Je suis prête, je quitte l’aéroport. J’ai réservé une auberge à Crémieux à environ 25 km. Tout va bien. J’avais déjà regardé la route à quelques reprises sur Google. Je ne veux pas juste utiliser mon GPS, car je ne veux pas me retrouver sur des routes avec trop de circulation. Je suis bien « tralalaire »…trop bien…Quelques kilomètres avant d’arriver, tout mon bagage se retrouve parterre à l’arrière de mon vélo. La vis du dessus de mon porte-bagage était mal vissée. Tout est parti vers l’arrière accrochant et cassant mon dérailleur au passage… C’est pas vrai!! Ça ne fait pas 5 minutes qu’un jeune arrête sa voiture pour savoir si j’ai besoin d’aide. Il me laissera moi et mon vélo à l’auberge. Finalement ce n’est pas le dérailleur qui est cassé, mais bien la patte du dérailleur. Cette pièce très spécifique à chaque vélo ou chaque marque qui se trouve entre le cadre du vélo et le dérailleur: la patte du dérailleur. Avec le gars de l’auberge, nous téléphonons chez des magasins de vélo distributeur de Wilier. Tous la même réponse: ils n’ont pas la pièce, ils doivent la commander et pas avant mardi matin, car c’est congé lundi et il faut compter encore 4-5 jours. Nous sommes samedi… C’est pas vrai. Je suis tellement déçue.

J’étais censée être hébergée le lendemain chez des amis d’un ami à environ 80 km de Crémieux. Je rejoins Francis pour lui dire que je ne pourrai me rendre chez ses amis.
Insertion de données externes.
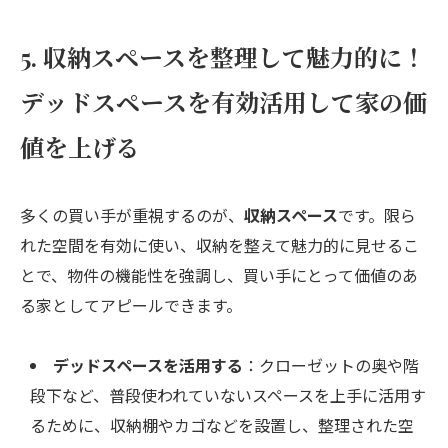
5. 収納スペースを整理して魅力的に！
デッドスペースを有効活用して家の価
値を上げる
多くの買い手が重視するのが、
収納スペース
です。限ら
れた空間を有効に使い、収納を整えて魅力的に見せるこ
とで、物件の機能性を強調し、買い手にとって価値のあ
る家としてアピールできます。
デッドスペースを活用する
：クローゼットの奥や階
段下など、普段使われていないスペースを上手に活用す
るために、収納棚やカゴなどを設置し、整理された空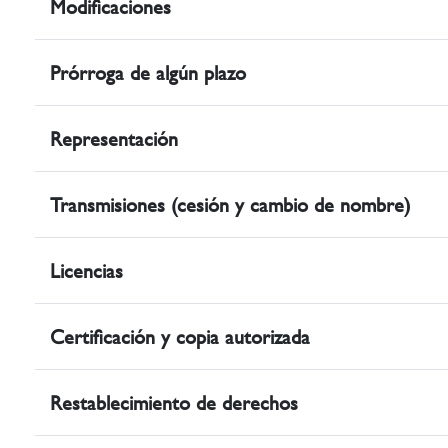
Modificaciones
Prórroga de algún plazo
Representación
Transmisiones (cesión y cambio de nombre)
Licencias
Certificación y copia autorizada
Restablecimiento de derechos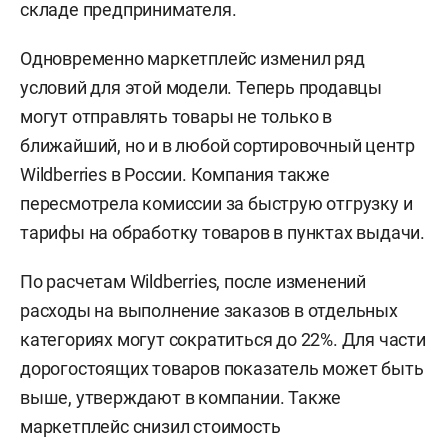
складе предпринимателя.
Одновременно маркетплейс изменил ряд
условий для этой модели. Теперь продавцы
могут отправлять товары не только в
ближайший, но и в любой сортировочный центр
Wildberries в России. Компания также
пересмотрела комиссии за быструю отгрузку и
тарифы на обработку товаров в пунктах выдачи.
По расчетам Wildberries, после изменений
расходы на выполнение заказов в отдельных
категориях могут сократиться до 22%. Для части
дорогостоящих товаров показатель может быть
выше, утверждают в компании. Также
маркетплейс снизил стоимость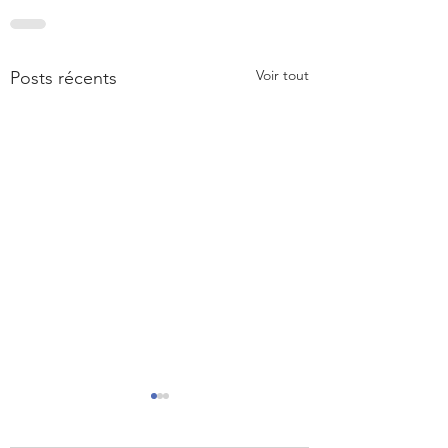
Voir tout
Posts récents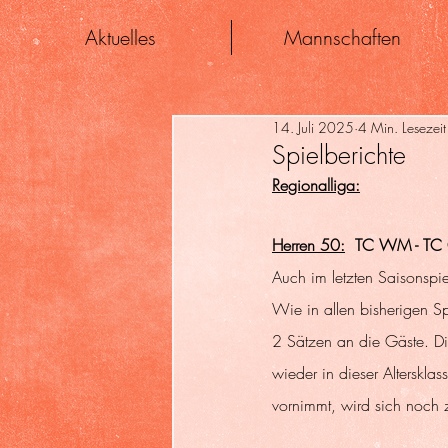
Aktuelles
Mannschaften
14. Juli 2025
4 Min. Lesezeit
Spielberichte
Regionalliga:
Herren 50:
  TC WM - TC 
Auch im letzten Saisonspi
Wie in allen bisherigen S
2 Sätzen an die Gäste. D
wieder in dieser Altersklas
vornimmt, wird sich noch 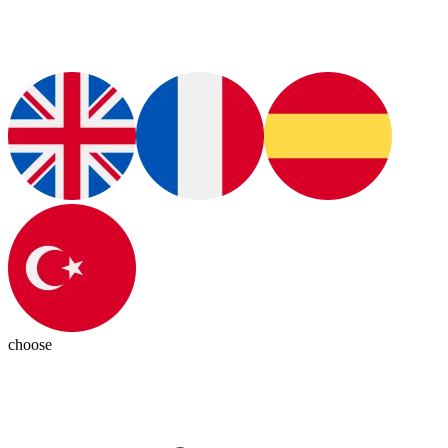
choose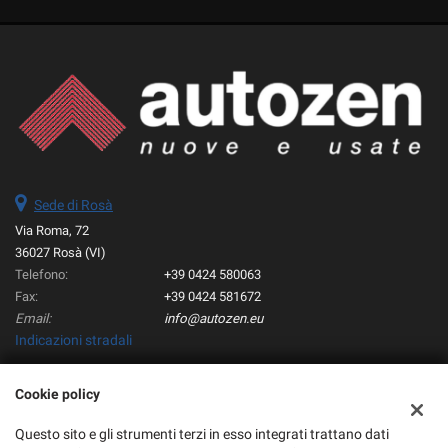
Sede di Rosà
Via Roma, 72
36027 Rosà (VI)
Telefono:
+39 0424 580063
Fax:
+39 0424 581672
Email:
info@autozen.eu
Indicazioni stradali
Cookie policy
Dati fiscali:
Autozen Srl
Questo sito e gli strumenti terzi in esso integrati trattano dati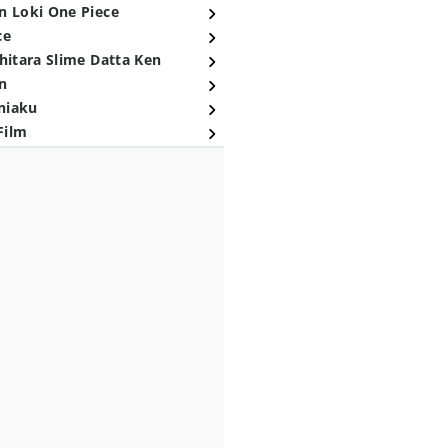
n Loki One Piece
ce
hitara Slime Datta Ken
n
niaku
Film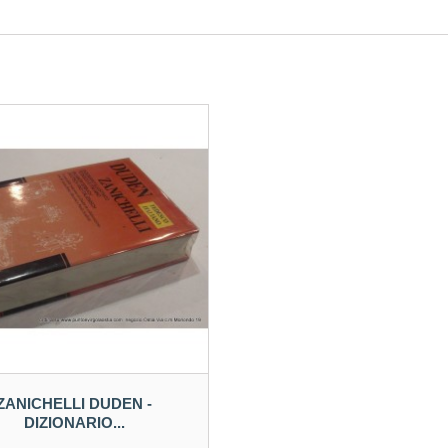
ZANICHELLI DUDEN -
DIZIONARIO...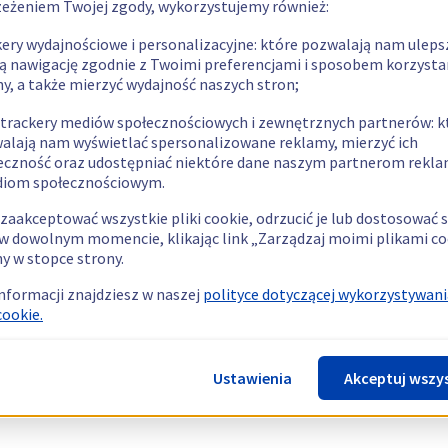
zeżeniem Twojej zgody, wykorzystujemy również:
kery wydajnościowe i personalizacyjne: które pozwalają nam uleps
ą nawigację zgodnie z Twoimi preferencjami i sposobem korzysta
ny, a także mierzyć wydajność naszych stron;
 trackery mediów społecznościowych i zewnętrznych partnerów: k
alają nam wyświetlać spersonalizowane reklamy, mierzyć ich
eczność oraz udostępniać niektóre dane naszym partnerom rek
diom społecznościowym.
zaakceptować wszystkie pliki cookie, odrzucić je lub dostosować 
w dowolnym momencie, klikając link „Zarządzaj moimi plikami co
y w stopce strony.
informacji znajdziesz w naszej
polityce dotyczącej wykorzystywani
cookie.
Ustawienia
Akceptuj wszy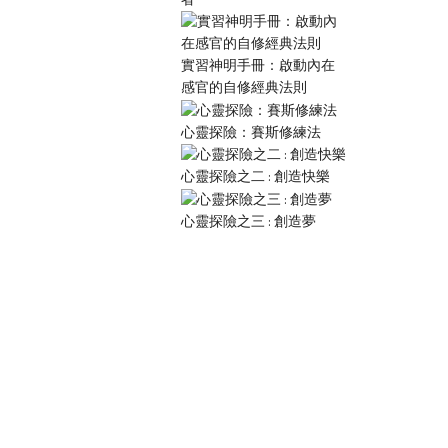
實習神明手冊：啟動內在
感官的自修經典法則
心靈探險：賽斯修練法
心靈探險之二 : 創造快樂
心靈探險之三 : 創造夢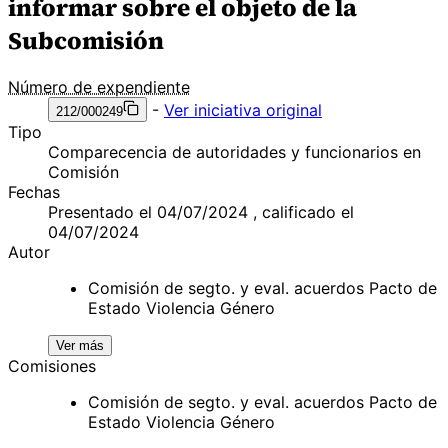
informar sobre el objeto de la
Subcomisión
Número de expendiente
-
Ver iniciativa original
212/000249
Tipo
Comparecencia de autoridades y funcionarios en
Comisión
Fechas
Presentado el 04/07/2024 , calificado el
04/07/2024
Autor
Comisión de segto. y eval. acuerdos Pacto de
Estado Violencia Género
Ver más
Comisiones
Comisión de segto. y eval. acuerdos Pacto de
Estado Violencia Género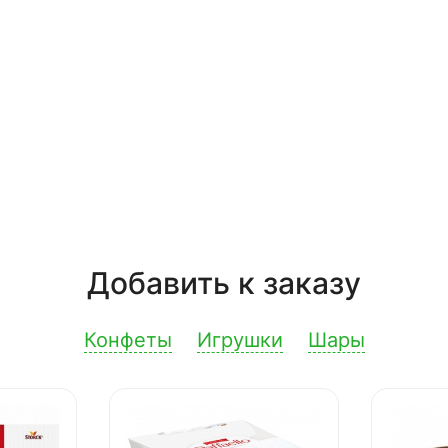
Добавить к заказу
Конфеты
Игрушки
Шары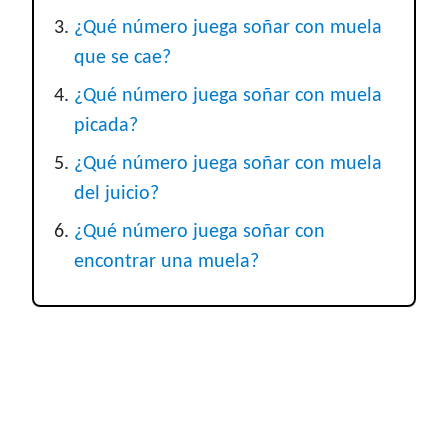
¿Qué número juega soñar con muela
que se cae?
¿Qué número juega soñar con muela
picada?
¿Qué número juega soñar con muela
del juicio?
¿Qué número juega soñar con
encontrar una muela?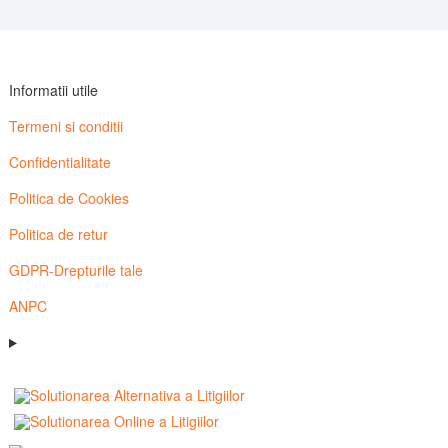
Informatii utile
Termeni si conditii
Confidentialitate
Politica de Cookies
Politica de retur
GDPR-Drepturile tale
ANPC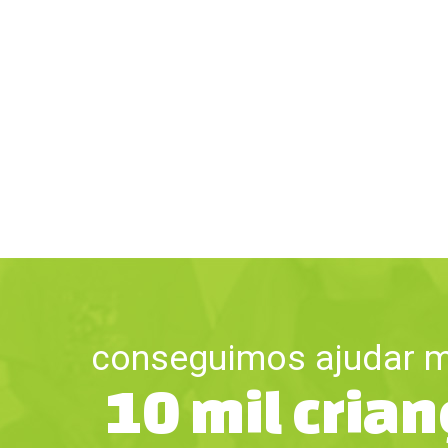
conseguimos ajudar m
10 mil cria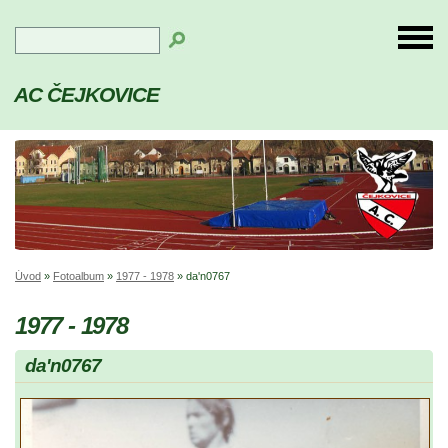
AC ČEJKOVICE
Úvod
»
Fotoalbum
»
1977 - 1978
»
da'n0767
1977 - 1978
da'n0767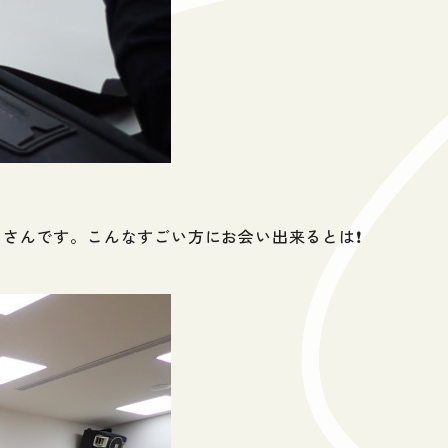
リンさんです。こんなすごい方にお会い出来るとは❗️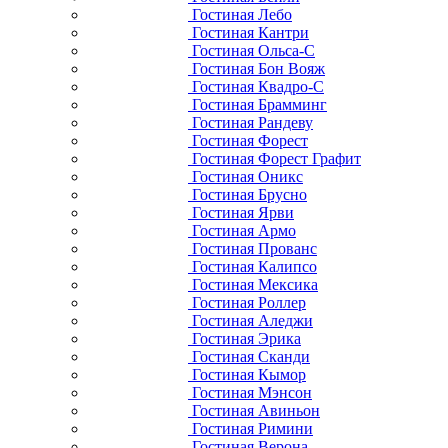
Гостиная Лебо
Гостиная Кантри
Гостиная Ольса-С
Гостиная Бон Вояж
Гостиная Квадро-С
Гостиная Брамминг
Гостиная Рандеву
Гостиная Форест
Гостиная Форест Графит
Гостиная Оникс
Гостиная Брусно
Гостиная Ярви
Гостиная Армо
Гостиная Прованс
Гостиная Калипсо
Гостиная Мексика
Гостиная Роллер
Гостиная Аледжи
Гостиная Эрика
Гостиная Сканди
Гостиная Кымор
Гостиная Мэнсон
Гостиная Авиньон
Гостиная Римини
Гостиная Верона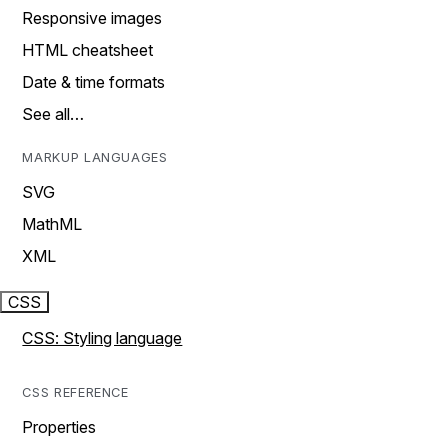
Responsive images
HTML cheatsheet
Date & time formats
See all…
MARKUP LANGUAGES
SVG
MathML
XML
CSS
CSS: Styling language
CSS REFERENCE
Properties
Nous discutons. Il est 5h15 les magasins ferment à 6h. et sont fermés demain. Il pense: dépêche-toi essaie de trouver une place encore ouverte qui te mettrait ta chaîne fixe sur une vitesse… Génial!!! Mais je suis capable!! Je n’ai pas besoin de personne…Génial !! Merci Richard de m’avoir montré comment utiliser un dériveur de chaîne… la semaine passée. Je suis trop fatiguée, je n’ai pas dormi. Je ferai ça demain matin, au moins je pourrai rouler. Je suis soulagée…tellement soulagée. J’envoie aussi un courriel à mon ami Simon, le frère de Letizia en Italie pour voir s’il ne pourrait pas m’avoir la pièce et la faire livrer où je serai dans quelques jours. Il est italien mon Vai-Vai.

 

Vendredi 4 mai Montréal – Le départ

C’est le grand jour. Je pars ce soir. Richard vient me reconduire à l’aéroport. Suzanne viendra nous y rencontrer.

Mon vélo est dans sa boîte. Mes sacoches bien remplies. Est-ce que je suis prête ? Je ne sais pas trop. Je sais pas mal ce que je ferai en mai mais après, je sais pas. Je verrai. J’irai au « feeling », au gré des rencontres, des conseils.